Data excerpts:
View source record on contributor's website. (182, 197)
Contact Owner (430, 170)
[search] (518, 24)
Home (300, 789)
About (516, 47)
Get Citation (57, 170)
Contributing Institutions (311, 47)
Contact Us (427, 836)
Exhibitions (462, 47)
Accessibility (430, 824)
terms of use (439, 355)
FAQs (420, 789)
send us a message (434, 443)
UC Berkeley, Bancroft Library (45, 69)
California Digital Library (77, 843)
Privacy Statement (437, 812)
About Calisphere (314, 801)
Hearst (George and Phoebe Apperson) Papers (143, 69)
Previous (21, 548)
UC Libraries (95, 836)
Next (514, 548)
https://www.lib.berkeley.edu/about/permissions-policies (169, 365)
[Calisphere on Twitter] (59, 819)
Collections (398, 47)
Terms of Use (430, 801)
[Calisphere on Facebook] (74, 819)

### [EXERCISE OBJECTIVE]
Make an exact copy of all the lines above.

### [OUTPUT FOR THIS TASK]
View source record on contributor's website. (182, 197)
Contact Owner (430, 170)
[search] (518, 24)
Home (300, 789)
About (516, 47)
Get Citation (57, 170)
Contributing Institutions (311, 47)
Contact Us (427, 836)
Exhibitions (462, 47)
Accessibility (430, 824)
terms of use (439, 355)
FAQs (420, 789)
send us a message (434, 443)
UC Berkeley, Bancroft Library (45, 69)
California Digital Library (77, 843)
Privacy Statement (437, 812)
About Calisphere (314, 801)
Hearst (George and Phoebe Apperson) Papers (143, 69)
Previous (21, 548)
UC Libraries (95, 836)
Next (514, 548)
https://www.lib.berkeley.edu/about/permissions-policies (169, 365)
[Calisphere on Twitter] (59, 819)
Collections (398, 47)
Terms of Use (430, 801)
[Calisphere on Facebook] (74, 819)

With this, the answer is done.